===== AVAILABLE DATA
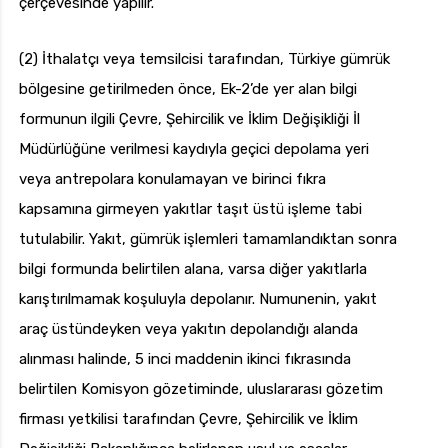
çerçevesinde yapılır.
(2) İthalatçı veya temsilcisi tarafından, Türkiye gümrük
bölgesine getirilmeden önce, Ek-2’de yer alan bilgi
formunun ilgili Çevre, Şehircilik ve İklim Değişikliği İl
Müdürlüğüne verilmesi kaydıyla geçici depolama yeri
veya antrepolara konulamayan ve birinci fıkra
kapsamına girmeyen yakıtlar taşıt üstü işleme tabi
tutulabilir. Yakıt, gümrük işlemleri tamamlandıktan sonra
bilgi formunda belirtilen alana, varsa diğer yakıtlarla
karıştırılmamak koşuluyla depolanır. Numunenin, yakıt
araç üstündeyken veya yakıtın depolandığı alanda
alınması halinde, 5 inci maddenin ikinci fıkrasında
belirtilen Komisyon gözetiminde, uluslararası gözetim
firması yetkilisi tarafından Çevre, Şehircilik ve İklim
==========
===== AVAILABLE DATA
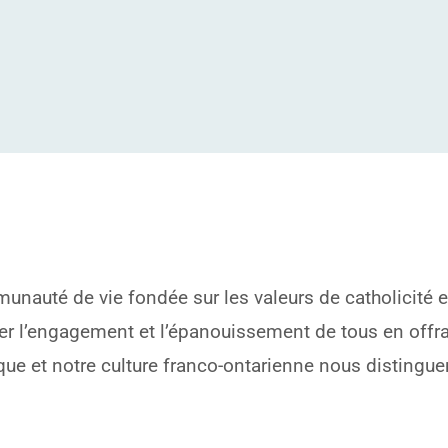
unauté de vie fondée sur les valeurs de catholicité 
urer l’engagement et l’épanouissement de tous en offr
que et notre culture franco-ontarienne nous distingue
==========
===== AVAILABLE DATA
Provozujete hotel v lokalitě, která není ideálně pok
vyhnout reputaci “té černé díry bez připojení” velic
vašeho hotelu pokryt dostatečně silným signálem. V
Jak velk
==========
*YOUR GOAL:*
Could you set down, exactly as written, the lines above between the one holding "formunun ilgili Çevre, Şehircilik" and the one holding "belirtilen Komisyon gözetiminde, uluslararası", inclusive, and nothing more?

*RESULT FOR THIS EXERCISE:*
formunun ilgili Çevre, Şehircilik ve İklim Değişikliği İl
Müdürlüğüne verilmesi kaydıyla geçici depolama yeri
veya antrepolara konulamayan ve birinci fıkra
kapsamına girmeyen yakıtlar taşıt üstü işleme tabi
tutulabilir. Yakıt, gümrük işlemleri tamamlandıktan sonra
bilgi formunda belirtilen alana, varsa diğer yakıtlarla
karıştırılmamak koşuluyla depolanır. Numunenin, yakıt
araç üstündeyken veya yakıtın depolandığı alanda
alınması halinde, 5 inci maddenin ikinci fıkrasında
belirtilen Komisyon gözetiminde, uluslararası gözetim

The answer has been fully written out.